Resumo:
Satellite-based precipitation products can be an important alternative for developing
IDF equations in ungauged regions, in search for more flood-resilient hydraulic
systems. This study evaluated precipitation estimates from the product CHIRPS for
developing IDF equations in the Southern Bahia Mesoregion. The statistical metrics
used were Percent Bias (PBIAS), Root Mean Square Error (RMSE), Mean Absolute
Error (MAE), and the Nash-Sutcliffe Efficiency coefficient (NSE). The results indicate
that CHIRPS does not perform satisfactorily in its original state (PBIAS 21.54%; RMSE
43.56 mm/h; MAE 42.74 mm/h; NSE -2.78), but it can provide reasonable IDF
equations if the data bias is corrected (PBIAS -4.75%; RMSE 10.09 mm/h; MAE 9.03
mm/h; NSE 0.78). Based on a linear regression model, a bias correction method was
proposed, which can be applied, with some limitations, in ungauged areas of the
studied region, using only geographic coordinates (PBIAS -3.77%; RMSE 15.46 mm/h;
MAE 14.41 mm/h; NSE 0.45). Using CHIRPS data corrected by the proposed method
showed higher performance when compared to IDF curves provided by the Plúvio 2.1
software (PBIAS 13.56%; RMSE 28.25 mm/h; MAE 26.84 mm/h; NSE -0.55), which is
commonly used by engineers/designers.
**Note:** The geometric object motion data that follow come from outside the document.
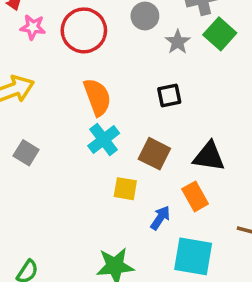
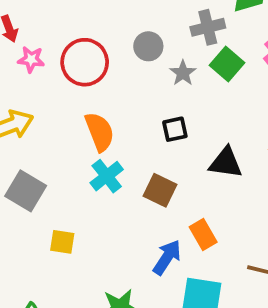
gray square: (26, 153) -> (26, 191), size x1.5
black triangle: (209, 156) -> (226, 163), moved
yellow square: (125, 189) -> (62, 242), moved
blue arrow: (160, 218) -> (167, 257), size x1.4

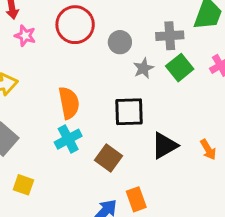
red circle: (85, 62) -> (75, 25), moved
black square: (175, 129) -> (129, 112), size x1.5
black triangle: (226, 163) -> (164, 146), turned -48

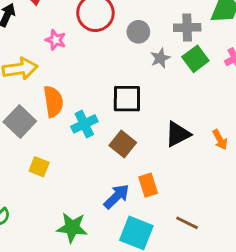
pink star: (25, 36) -> (56, 40), moved
orange semicircle: (69, 103) -> (53, 102), moved
black square: (129, 112) -> (127, 99), moved

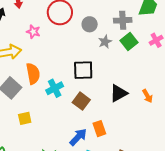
yellow square: (39, 167) -> (25, 118), turned -32

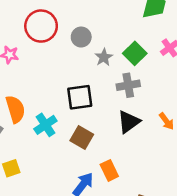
gray cross: (123, 20) -> (128, 85), moved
Finally, non-stationary models for frequency
analysis proved to be more appropriate when a trend condition in the series is
identified. Furthermore, based on the AIC, BIC criteria, and the likelihood ratio test,
models with fewer parameters were preferred over more complex models, with the
Gumbel distribution outperforming the GEV distribution.